PROBLEM TO WORK ON: Report each line from the records where the string "PASSHE" turns up.

RECORD EXTRACTS:
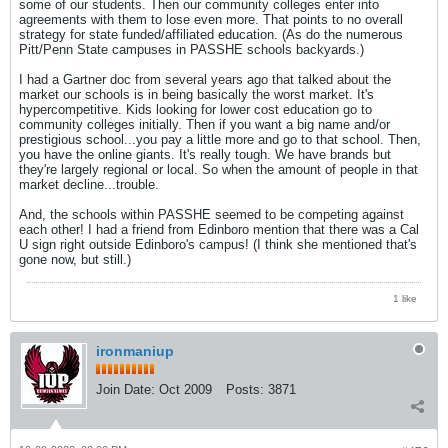
some of our students. Then our community colleges enter into
agreements with them to lose even more. That points to no overall
strategy for state funded/affiliated education. (As do the numerous
Pitt/Penn State campuses in PASSHE schools backyards.)
I had a Gartner doc from several years ago that talked about the
market our schools is in being basically the worst market. It's
hypercompetitive. Kids looking for lower cost education go to
community colleges initially. Then if you want a big name and/or
prestigious school...you pay a little more and go to that school. Then,
you have the online giants. It's really tough. We have brands but
they're largely regional or local. So when the amount of people in that
market decline...trouble.
And, the schools within PASSHE seemed to be competing against
each other! I had a friend from Edinboro mention that there was a Cal
U sign right outside Edinboro's campus! (I think she mentioned that's
gone now, but still.)
1 like
ironmaniup
Join Date:
Oct 2009
Posts:
3871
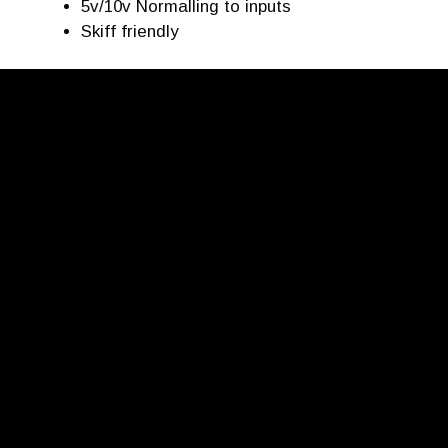
5v/10v Normalling to inputs
Skiff friendly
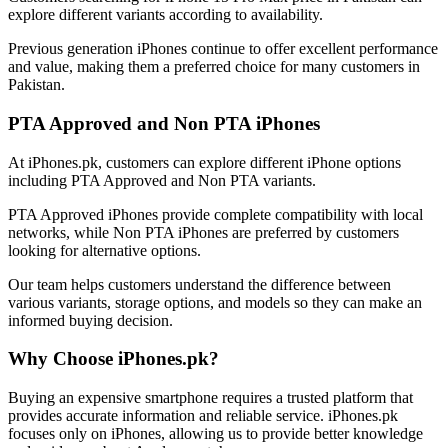
explore different variants according to availability.
Previous generation iPhones continue to offer excellent performance
and value, making them a preferred choice for many customers in
Pakistan.
PTA Approved and Non PTA iPhones
At iPhones.pk, customers can explore different iPhone options
including PTA Approved and Non PTA variants.
PTA Approved iPhones provide complete compatibility with local
networks, while Non PTA iPhones are preferred by customers
looking for alternative options.
Our team helps customers understand the difference between
various variants, storage options, and models so they can make an
informed buying decision.
Why Choose iPhones.pk?
Buying an expensive smartphone requires a trusted platform that
provides accurate information and reliable service. iPhones.pk
focuses only on iPhones, allowing us to provide better knowledge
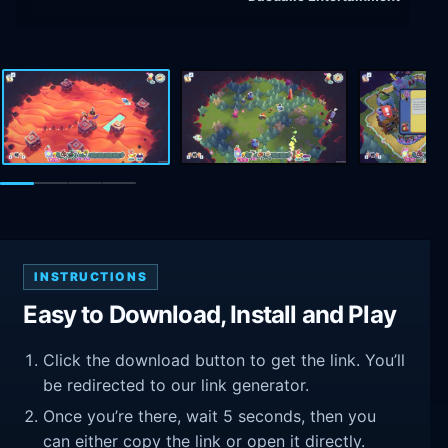
INSTRUCTIONS
Easy to Download, Install and Play
Click the download button to get the link. You’ll
be redirected to our link generator.
Once you’re there, wait 5 seconds, then you
can either copy the link or open it directly.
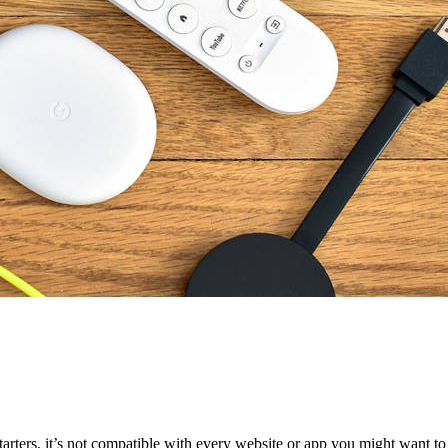
tarters, it’s not compatible with every website or app you might want t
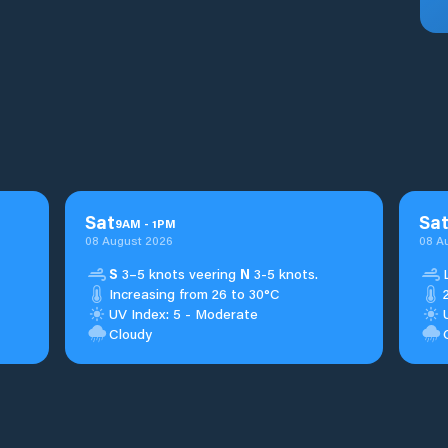
Sat
Sa
9
AM
-
1
PM
08 August 2026
08 A
S
3–5 knots veering
N
3-5 knots.
Increasing from 26 to 30°C
UV Index: 5 - Moderate
Cloudy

YOUR RESPONSE:
Pitt/Penn State campuses in PASSHE schools backyards.)
And, the schools within PASSHE seemed to be competing against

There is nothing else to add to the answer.